Singularly aromatic, often sweet, and always enjoyable, Muscat never takes itself too seriously. Muscat is actually an umbrella name for a diverse set of grapes, some of which are genetically related while others are not. The two most important versions are Muscat Blanc à Petits Grains and Muscat of Alexandria, the former being of considerably higher quality. Both are grown throughout the world and can be made in a wide range of styles, from dry and aromatic wines to sweet and richly perfumed dessert wines.
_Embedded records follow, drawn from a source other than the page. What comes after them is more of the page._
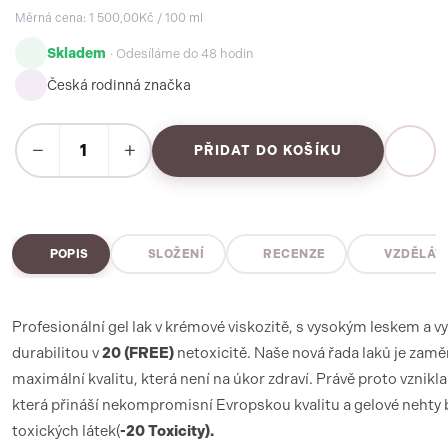
Měrná cena: 1 500,00Kč / 100 ml
Skladem
· Odesíláme do 48 hodin
Česká rodinná značka
−
+
PŘIDAT DO KOŠÍKU
POPIS
SLOŽENÍ
RECENZE
VZDĚLÁV
Profesionální gel lak v krémové viskozitě, s vysokým leskem a v
durabilitou v
20 (FREE)
netoxicitě. Naše nová řada laků je zam
maximální kvalitu, která není na úkor zdraví. Právě proto vznikl
která přináší nekompromisní Evropskou kvalitu a gelové nehty 
toxických látek(
-20 Toxicity).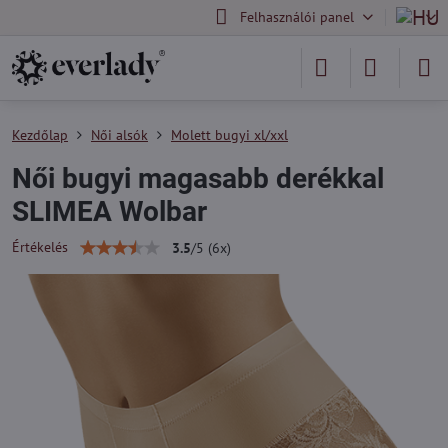
Felhasználói panel
Kezdőlap
Női alsók
Molett bugyi xl/xxl
Női bugyi magasabb derékkal
SLIMEA Wolbar
Értékelés
3.5
/
5
(
6
x)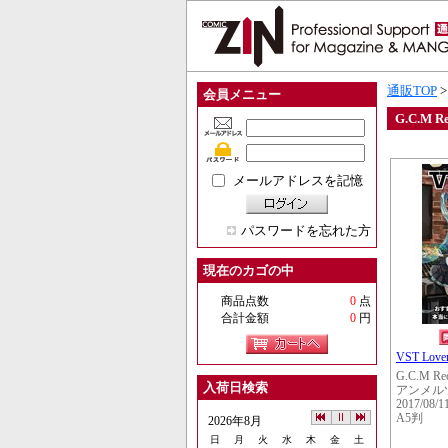
通販TOP
会員メニュー
G.C.M Re
メールアドレスを記憶
パスワードを忘れた方
現在のカゴの中
商品点数
0
点
合計金額
0
円
VST Lov
G.C.M Re
入荷日検索
アンメル
2017/08/1
A5判
2026年8月
日
月
火
水
木
金
土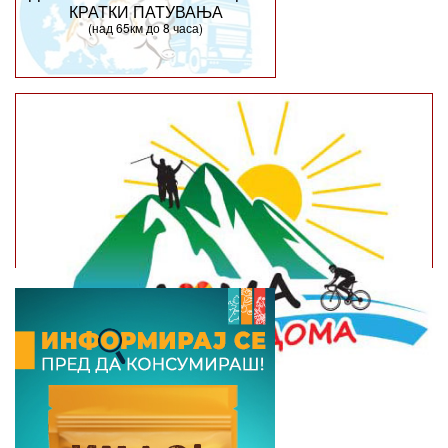
КРАТКИ ПАТУВАЊА
(над 65км до 8 часа)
It is well known in Italy for Moscato d’Asti, a slightly sparkling semi-sweet wine that is refreshing and low in alcohol.
In the Glass
Muscat wines possess intense aromatics of peaches, rose petals, geranium, orange blossom, and lychee, often with a hint of sweet spice, and always with a uniquely grapey character that is uncommon in other wines.
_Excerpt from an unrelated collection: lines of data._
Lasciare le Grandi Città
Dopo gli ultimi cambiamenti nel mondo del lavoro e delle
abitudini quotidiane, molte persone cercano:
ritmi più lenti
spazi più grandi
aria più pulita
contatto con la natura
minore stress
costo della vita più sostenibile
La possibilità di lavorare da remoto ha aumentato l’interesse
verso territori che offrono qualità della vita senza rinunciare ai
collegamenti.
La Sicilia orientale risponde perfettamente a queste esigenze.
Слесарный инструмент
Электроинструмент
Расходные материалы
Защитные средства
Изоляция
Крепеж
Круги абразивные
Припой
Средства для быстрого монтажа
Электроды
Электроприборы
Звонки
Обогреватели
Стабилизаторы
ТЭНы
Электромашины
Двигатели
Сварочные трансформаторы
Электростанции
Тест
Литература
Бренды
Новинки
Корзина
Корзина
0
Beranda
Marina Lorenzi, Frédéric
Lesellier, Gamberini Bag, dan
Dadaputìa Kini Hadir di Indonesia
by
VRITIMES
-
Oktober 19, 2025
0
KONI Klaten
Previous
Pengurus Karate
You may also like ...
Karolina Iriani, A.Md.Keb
Thanks to its naturally low alcohol levels, Muscat is a perfect match for spicy Asian cuisine, especially when the wine has a little bit of residual sugar. Off-dry Muscat can work well with lighter desserts like key lime pie and lemon meringue, while fully sweet Muscat-based dessert wines are enjoyable after dinner with an assortment of cheeses.
Muscat is one of the oldest known grape varieties, dating as far back as the days of the ancient Greeks and Romans. Pliny the Elder wrote in the 13th century of a sweet, perfumed grape variety so attractive to bees that he referred to it as uva apiana, or “grape of the bees.” Most likely, he was describing one of the Muscat varieties.